しばらくしてトワは戻ってきたが、その顔は何とも言えない顔をしている。
「どうかしたの?」
「いえ……お前の嫁ちゃん枕食うの? ヤッバ! って笑われてしまいました」
「はは、まぁ、あんた達みたいに食べてビックリするんじゃない?」
私の言葉にトワは曖昧に頷いた。
「それでもやっぱりヒマリを笑われるのは良い気がしません。枕……美味しいのに」
いや、枕ではない。枕の中に詰まっていた小豆が美味いのだ。

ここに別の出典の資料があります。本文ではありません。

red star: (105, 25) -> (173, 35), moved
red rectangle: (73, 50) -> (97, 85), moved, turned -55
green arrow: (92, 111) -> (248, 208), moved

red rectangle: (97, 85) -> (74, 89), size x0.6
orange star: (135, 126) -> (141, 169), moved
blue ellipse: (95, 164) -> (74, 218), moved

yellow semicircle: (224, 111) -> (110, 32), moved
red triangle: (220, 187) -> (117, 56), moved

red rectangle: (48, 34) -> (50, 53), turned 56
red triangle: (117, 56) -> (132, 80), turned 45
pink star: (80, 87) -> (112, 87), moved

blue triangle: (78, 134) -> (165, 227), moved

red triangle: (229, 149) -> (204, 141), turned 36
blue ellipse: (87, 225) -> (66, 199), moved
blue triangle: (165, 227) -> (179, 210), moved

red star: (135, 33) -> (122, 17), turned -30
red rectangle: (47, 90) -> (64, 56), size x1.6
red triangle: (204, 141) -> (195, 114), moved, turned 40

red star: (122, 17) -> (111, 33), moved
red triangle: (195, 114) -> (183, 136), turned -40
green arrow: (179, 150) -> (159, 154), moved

やはり最初に枕として紹介したのは失敗だったのかもしれない。
そんなトワに私は苦笑いして言った。
「前にも言ったでしょ? 私はあんた達が分かってくれてたらそれで良いよって」
「ヒマリ……」
トワは少しだけ頬を染めて笑うと、朝食の準備を嫌がりもせずに手伝ってくれる。トワは不器用だけれど本当にスパダリだ。稼ぎは良いし顔は良いしこうして手伝ってくれるし。だと言うのに何故今まで彼女の一人も出来なかったのだろうか……本当に謎である。
そこへ遅れてクリスもやってきた。あちこち跳ねた髪でそのまま出てくる姿はとてもではないが妖精界の王子様だとは思えない。
「今日の朝ごはん何ー?」
「今日はフレンチトーストよ。早く顔洗ってきなさいよ」
「んー」
私の言葉に素直にクリスはふわふわと洗面所へ向かう。戻ってくるとやっぱりクリスも何も言わずとも朝食づくりを手伝ってくれた。
クリスだって王子様で美少年で口は悪いが相当優しいというのに、今のところ誰かに現を抜かす事もない。勿体無い事である。
私だったらこの二人の顔と地位があればきっとしたい放題していた事だろう。
「あんた達は本当に勿体無いわよねぇ……」
思わずポツリと言うと、二人して振り返って首を傾げる。
「何がです?」
「何がだよ?」
「いやさ、その顔と地位があれば女の子なんて入れ食いだよな~って」
「入れ食いってお前、そんな漁師じゃねぇんだから」
「そうですよ。それに沢山の人よりも俺はたった一人を見つけたいんですよ」
「そんな事言ってるうちにあっという間に年取るんだからね! はぁ……入れ食い人生……一度でいいから味わってみたかった……」
ため息混じりに言う私に、クリスとトワは何やらヒソヒソと話し出す。
「いや、今が結構それなんじゃ……?」
「ですよね……どうしよう……本気で何も気付いてませんよ、この人……」
「だな……でもさ、顔可愛くても枕食う女ってどうだよ?」
「美味しかったですよ、枕」
「そこなんだよ。そういうの許せるかって言われたら……許せるんだよなぁ……クソッ!」
「本当に……あの新聞の通りどうしようもない人だったら俺たちもこんな苦労してないんですよ……」
「ちょっとあんた達、さっきから何ブツブツ言ってんのよ? ほら、早く朝食食べて準備するわよ!」
いつまでもブツクサ言ってる二人に手を打って合図すると、ようやく二人はキビキビと動き出す。
それからすぐにルチルとセターレがやってきて、結局朝食も全員で仲良く一緒にとる羽目になった。
「ねぇねぇ、あんた達もしかして毎食ここに食べに来るの?」
思わず私が問いかけると、ルチルとセターレは互いの顔を見合わせてコクリと頷く。